Pennsylvania Auditor General Eugene DePasquale has announced plans for a special report to explore how one of the nation’s leading energy-producing states is responding to climate change.

DePasquale, a Democrat, said he would conduct hearings in the coming months to develop the report, which is expected to be completed by this summer. The research, he said earlier this month, would focus on how state government has reacted to climate change and identify ways it can better prepare for the future.

“Beyond the obvious public safety concerns related to flooding and infrastructure damage, a changing climate will impact health, transportation, agriculture, forestry, tourism — from farms to cities, a whole host of issues,” DePasquale said. “These factors will have the potential to create new burdens on taxpayers and disrupt our economy.”

In unveiling his plans to author the report, DePasquale criticized President Trump’s lack of efforts to address the issue. He pointed to the administration’s recently released Fourth National Climate Assessment, which involved multiple federal agencies and hundreds of scientists, as evidence that the state needs to do more to prepare for environmental changes. Trump has expressed skepticism over the assessment’s findings.

In the Northeast, DePasquale’s office said, the climate report cited threats to public health and safety from extreme heat and flooding, severe weather impacts on the region’s energy infrastructure and significant problems for parts of the state economy, such as farming.

Although unrelated, DePasquale’s announcement came after the Philadelphia-based Clean Air Council (CAC), along with more than 50 other businesses, organizations, universities and individuals, submitted a rulemaking petition to the state Environmental Quality Board (EQB) to establish a cap-and-trade program aimed at eliminating greenhouse gas (GHG) emissions from major sources by 2052.

Both the report and CAC’s proposal are likely to be met with opposition in a state that ranks among the nation’s leading energy producers. Pennsylvania is the country’s second largest natural gas producer. It produced 5.5 Tcf last year, behind only Texas, which churned out 8 Tcf, according to data compiled by the state’s Independent Fiscal Office.

The state also is the nation’s third largest coal producer, fourth largest electricity producer and it’s among the top-20 crude oil producers in the country, according to the Energy Information Administration.
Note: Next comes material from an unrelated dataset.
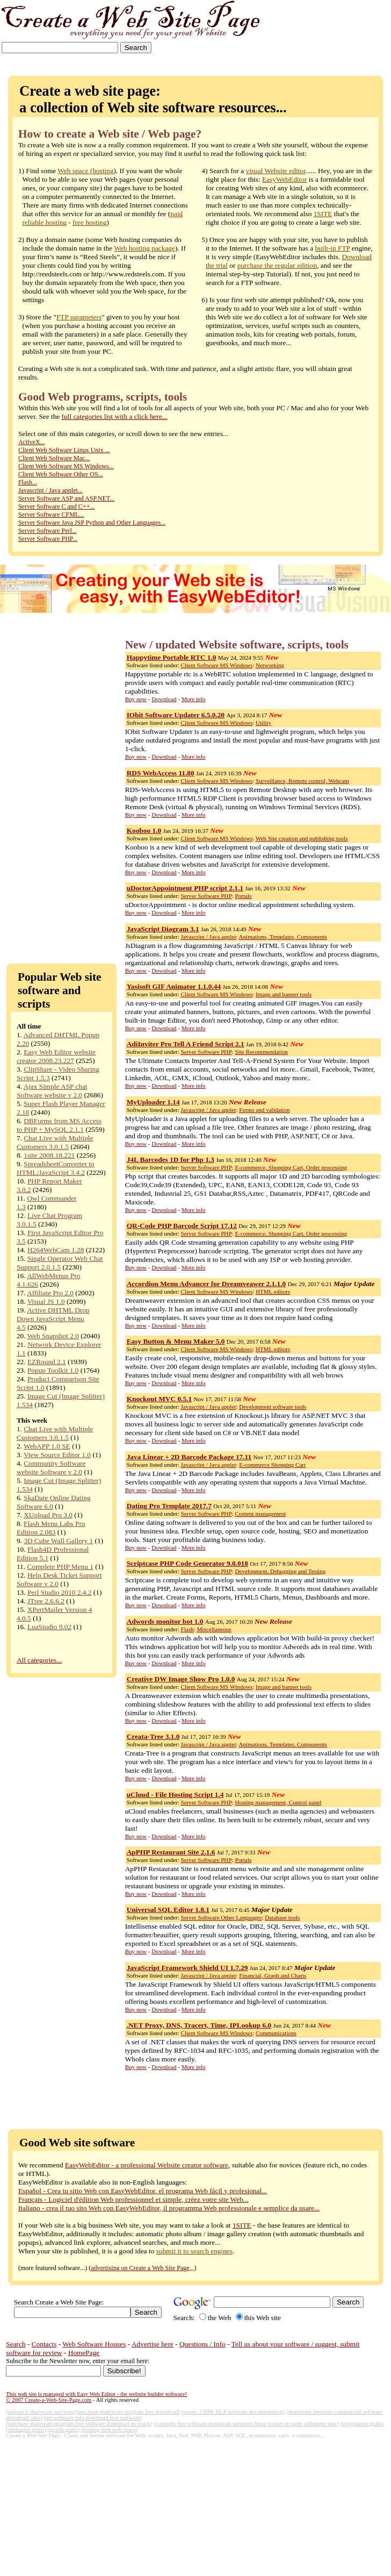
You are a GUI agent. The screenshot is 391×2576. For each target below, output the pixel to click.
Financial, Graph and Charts (272, 1975)
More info (194, 699)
The CAC said a rare environmental rights amendment in the state’s constitution requires state government to act on its proposal.

“Given the considerable authority and flexibility under the state’s Air Pollution Control Act, Pennsylvania has broad legal authority to enact the proposed regulation under existing law,” CAC added. “The EQB petition process offers a clear path forward for such a regulation to be reviewed and adopted.”

The proposed regulation would establish a program in which emissions from covered sources of GHG emissions would be capped. The cap would decline each year by an amount equal to 3% of 2016 emissions, starting in 2018, which CAC said would put the state on track to achieve carbon neutrality by 2052.

The efforts come as the oil and gas industry in the state continues to work with Gov. Tom Wolf’s administration on his broad plan to reduce industry emissions, some of which has already been implemented.

While several industry-related pollutants have dropped considerably, year/year methane emissions and volatile organic compounds from unconventional natural gas well sites and midstream facilities in the state increased in 2015, according to the state Department of Environmental Protection’s (DEP) latest air emissions inventory. Environmental groups want more done on the issue as they’ve contended that the industry is emitting more than is reported to the state.

The DEP is reviewing the CAC’s petition to determine if it meets the standards for EQB’s consideration. If it does go before the board, then members would have to vote on whether to advance it for further study.